The required answer is a copy of each line in the entries below that includes "their".

▸ **Transcribed page contents**:
▼▼▼

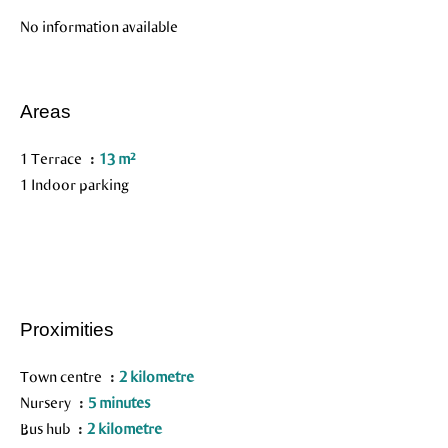
No information available
Areas
1 Terrace
13 m²
1 Indoor parking
Proximities
Town centre
2 kilometre
Nursery
5 minutes
Bus hub
2 kilometre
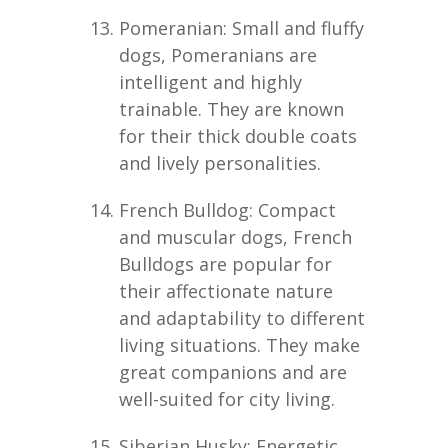
Pomeranian: Small and fluffy
dogs, Pomeranians are
intelligent and highly
trainable. They are known
for their thick double coats
and lively personalities.
French Bulldog: Compact
and muscular dogs, French
Bulldogs are popular for
their affectionate nature
and adaptability to different
living situations. They make
great companions and are
well-suited for city living.
Siberian Husky: Energetic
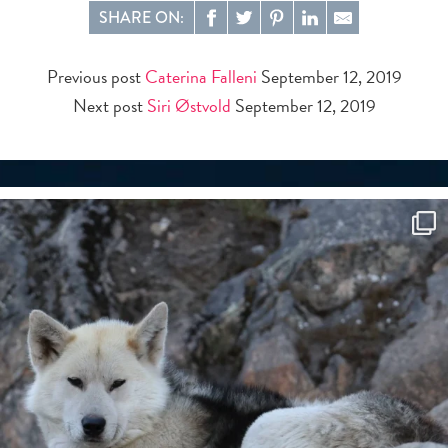
SHARE ON:
Previous post
Caterina Falleni
September 12, 2019
Next post
Siri Østvold
September 12, 2019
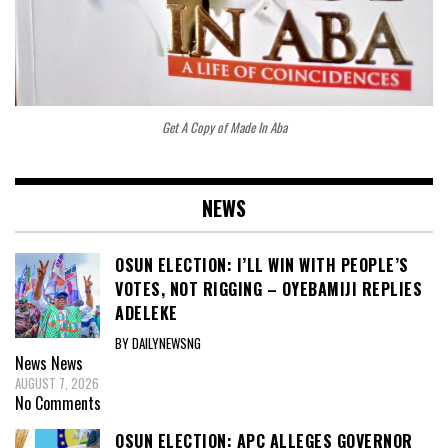
Get A Copy of Made In Aba
NEWS
OSUN ELECTION: I’LL WIN WITH PEOPLE’S
VOTES, NOT RIGGING – OYEBAMIJI REPLIES
ADELEKE
BY DAILYNEWSNG
News
News
AUGUST 7, 2026
No Comments
OSUN ELECTION: APC ALLEGES GOVERNOR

▲▲▲

▸ **RESULT OF THIS TASK**:
for their thick double coats
their affectionate nature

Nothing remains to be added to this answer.